The ctstartd command is necessary in case some of the daemons are not running. The -l option causes the command to run on the local system; in this case, the master node.


Configuring Out Network Controllers

During maintenance or replacement of Sun Fire Link high-performance cluster interconnect hardware, the cluster administrator may wish to configure out the controller(s) that have become unavailable. This can be done in the hpc.conf file in either of two ways: by changing the PM=rsm section or by changing the rsm_links option in the MPIOptions section. This section describes both methods.

Using the PM Section

Stop the Sun CRE and RSM daemons when editing a PM section of hpc.conf and restart them when finished. See Stopping and Restarting Sun CRE and RSM Daemon.

If all controllers on the same network are going to be unavailable, the administrator can add a new line to the PM=rsm section that names the controller instance and sets its AVAIL field to 0.

# RSM Settings
# NAME     RANK  AVAIL
Begin PM=rsm
wrsm       15    1
wrsm0      15    0
End PM=rsm

Once the daemons are restarted, controller 0 will be unavailable on all nodes on the cluster. The wildcard entry wrsm is still set to 1, indicating that all controllers on that network other than controller 0 will be available.
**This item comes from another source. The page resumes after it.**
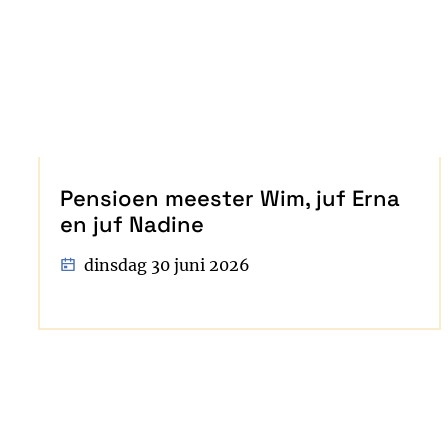
Pensioen meester Wim, juf Erna
en juf Nadine
dinsdag 30 juni 2026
Using the MPIOptions Section

By editing the rsm_links option in the MPIOptions section, the administrator can either remove a controller instance across all nodes or remove a controller instance from one or more specified nodes.

Using the MPIOptions method does not require you to stop and restart the daemons. However, any MPI jobs that are currently running are not notified to not use the controller(s) that are being configured out, and this may cause a job to abort.
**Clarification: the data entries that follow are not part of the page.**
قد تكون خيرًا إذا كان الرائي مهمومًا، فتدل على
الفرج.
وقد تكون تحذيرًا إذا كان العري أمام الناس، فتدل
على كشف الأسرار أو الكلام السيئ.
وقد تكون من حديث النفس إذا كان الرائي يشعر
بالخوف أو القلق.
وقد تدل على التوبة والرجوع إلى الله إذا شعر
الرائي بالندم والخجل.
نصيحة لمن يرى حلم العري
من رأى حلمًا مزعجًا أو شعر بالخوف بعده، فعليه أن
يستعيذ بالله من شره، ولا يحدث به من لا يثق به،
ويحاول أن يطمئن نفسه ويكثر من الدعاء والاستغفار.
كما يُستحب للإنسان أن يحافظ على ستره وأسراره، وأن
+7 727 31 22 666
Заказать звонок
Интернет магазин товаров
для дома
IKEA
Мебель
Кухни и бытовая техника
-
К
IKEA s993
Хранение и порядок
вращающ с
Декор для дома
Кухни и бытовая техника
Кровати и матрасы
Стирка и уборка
To remove an instance across all nodes, set the rsm_links option to exclude that instance. For example, suppose that a cluster has controllers wrsm0 and wrsml and you wish to configure out wrsm0. To do so, set the value of rsm_links to wrsm1 only.

rsm_links wrsm1

To remove a controller instance only on specified nodes, use the syntax node.controller to indicate which controllers on the node(s) in question should remain available. For example, consider a three-node cluster with controllers wrsm0 and wrsm1 on all three nodes. The following entry has the effect of removing controller wrsm0 from node1:

rsm_links wrsm1 node0.wrsm0 node2.wrsm0

This entry specifies that controller wrsm1 is available on all nodes, while controller wrsm0 is available only on nodes node0 and node2.